Wednesday, June 10, 2009

Brent Corrigan And Brent Everret



Since Volker Mauersberger ten year-old student at the local newspaper of his hometown Gevelsberg 1949 at competition "Students write," won a prize, he wanted to be a journalist.
Following an internship and studying social sciences, which he completed with a diploma and doctorate, he devoted himself to the then-new medium of radio: As political editor of the WDR, he reported from the former federal capital Bonn, with side trips to Berlin, Warsaw, Madrid and Lisbon. Mauersberger loves the good old radio. But his heart is in the book and especially to the newspaper. "Who writes, remains," says the journalist, reported the twelve years for TIME from Madrid and six years for THE WEEK from Bonn. With his book publications, he has often provoked opposition. The unmasking of the self-styled counter-sized company Rudolf Pechel introduced as an early follower of Adolf Hitler in the early seventies to a to-disputed media coverage, "in his bestseller How the left can be Jusos"

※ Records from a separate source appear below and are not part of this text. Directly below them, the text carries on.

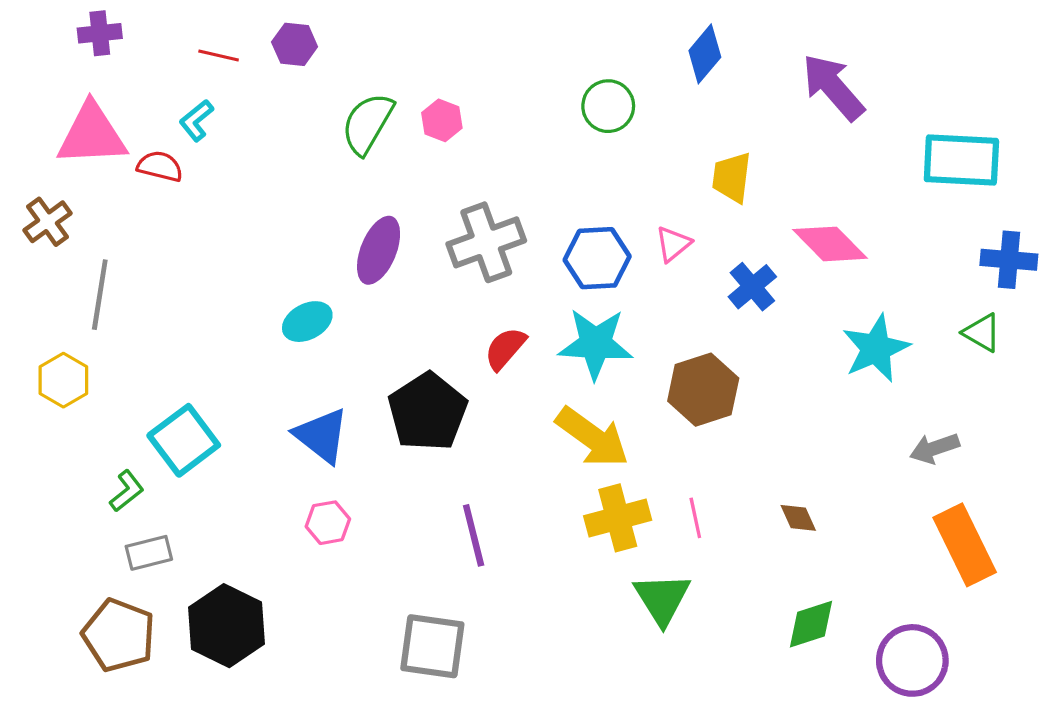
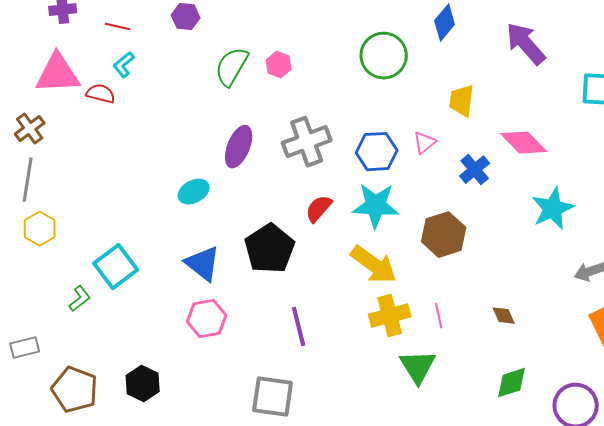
red line: (219, 55) -> (118, 27), moved
green circle: (608, 106) -> (384, 56), size x1.4
gray line: (100, 295) -> (28, 180), moved
pink hexagon: (328, 523) -> (207, 319), size x1.4
gray rectangle: (149, 553) -> (25, 348), moved
black hexagon: (226, 626) -> (143, 384), size x0.7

attacked the former admirer of Willy Brandt, together with prominent authors of the political shift to the right after? the Guillaume affair and the inauguration of Helmut Schmidt. Starting in 1977, followed twelve years as a television correspondent on the Iberian peninsula, which were interrupted by a three-year time chief editor of Radio Bremen. The Return to Madrid was Mauersberger, who loves writing about anything, an act of liberation. In his book "Spain - change to Europe," he reported on the local
transformation from dictatorship to democracy. The early nineties, returned Mauersberger
in the united Germany to devote next to the current work to a new book project. In 1939 in Weimar born wanted to know why his father, who admired Goethe and Schiller, as an SS sergeant in the concentration camp Buchenwald landed. The son was only a small consolation that his father left in 1940 at his own insistence Buchenwald and had reported to the front. The book "Hitler in Weimar - The Case of a German cultural center "is the settlement with a politically deluded bourgeoisie that Hitler was preparing the way voluntarily. Since his retirement, is located in Bonn
survivors in the active state anxiety. After a longer teaching at the University of Münster, he presented the 2007 biography of the politician Bremer Henning Scherf. "A wonderfully readable book written and distant," the Frankfurter Allgemeine Zeitung praised Then was fulfilled Mauersberger a long-held wish: a thrilling novel in the manner of his literary idol to write Truman Capote. The material he found in the archive of his former home city, where old files stored on the case of Ellen Rinsche. "My contribution to the Enlightenment post-war Germany, "says the author. "When writing, I was clear again, why we protested so vehemently against the musty Adenauer era."